===== Exercise data
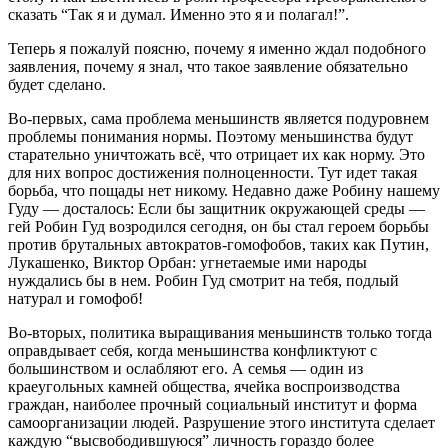
сказать “Так я и думал. Именно это я и полагал!”.
Теперь я пожалуй поясню, почему я именно ждал подобного
заявления, почему я знал, что такое заявление обязательно
будет сделано.
Во-первых, сама проблема меньшинств является подуровнем
проблемы понимания нормы. Поэтому меньшинства будут
старательно уничтожать всё, что отрицает их как норму. Это
для них вопрос достижения полноценности. Тут идет такая
борьба, что пощады нет никому. Недавно даже Робину нашему
Гуду — досталось: Если бы защитник окружающей среды —
гей Робин Гуд возродился сегодня, он бы стал героем борьбы
против брутальных автократов-гомофобов, таких как Путин,
Лукашенко, Виктор Орбан: угнетаемые ими народы
нуждались бы в нем. Робин Гуд смотрит на тебя, подлый
натурал и гомофоб!
Во-вторых, политика выращивания меньшинств только тогда
оправдывает себя, когда меньшинства конфликтуют с
большинством и ослабляют его. А семья — один из
краеугольных камней общества, ячейка воспроизводства
граждан, наиболее прочный социальный институт и форма
самоорганизации людей. Разрушение этого института сделает
каждую “высвободившуюся” личность гораздо более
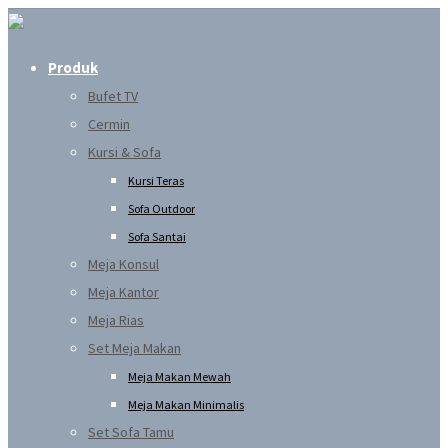
Produk
Bufet TV
Cermin
Kursi & Sofa
Kursi Teras
Sofa Outdoor
Sofa Santai
Meja Konsul
Meja Kantor
Meja Rias
Set Meja Makan
Meja Makan Mewah
Meja Makan Minimalis
Set Sofa Tamu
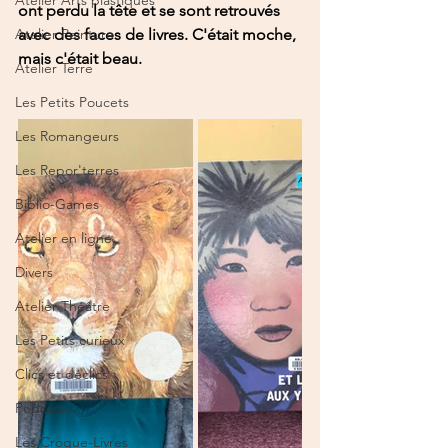
Atelier Arts plastiques
ont perdu la tête et se sont retrouvés 
Atelier Peinture
avec des faces de livres. C'était moche, 
mais c'était beau. 
Atelier Terre
Les Petits Poucets
Les Romangeurs
Les Repor'terres
Biblio-Games
Atelier en ligne
Divers
Atelier Théâtre
Les Petits curieux
Clics et déclics
Podcasts
Les Croque-Livres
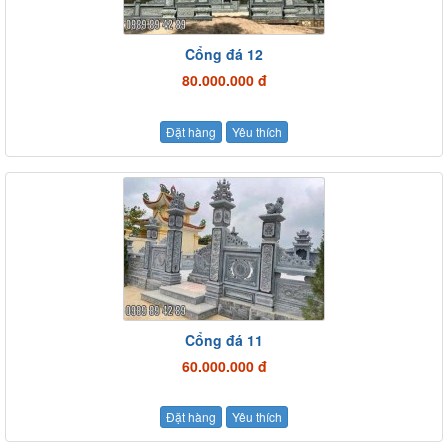
Cổng đá 12
80.000.000 đ
Đặt hàng
Yêu thích
Cổng đá 11
60.000.000 đ
Đặt hàng
Yêu thích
==========
▶ **What you should do**: Your answer must be the lines above from the one holding "натурал и гомофоб!" up to and including the one holding "ont perdu la tête et se sont retrouvés", exact and with no pictures.

▶ **Output for this task**:
натурал и гомофоб!
Во-вторых, политика выращивания меньшинств только тогда
оправдывает себя, когда меньшинства конфликтуют с
большинством и ослабляют его. А семья — один из
краеугольных камней общества, ячейка воспроизводства
граждан, наиболее прочный социальный институт и форма
самоорганизации людей. Разрушение этого института сделает
каждую “высвободившуюся” личность гораздо более
Produk
Bufet TV
Cermin
Kursi & Sofa
Kursi Teras
Sofa Outdoor
Sofa Santai
Meja Konsul
Meja Kantor
Meja Rias
Set Meja Makan
Meja Makan Mewah
Meja Makan Minimalis
Set Sofa Tamu
Atelier Arts plastiques
ont perdu la tête et se sont retrouvés 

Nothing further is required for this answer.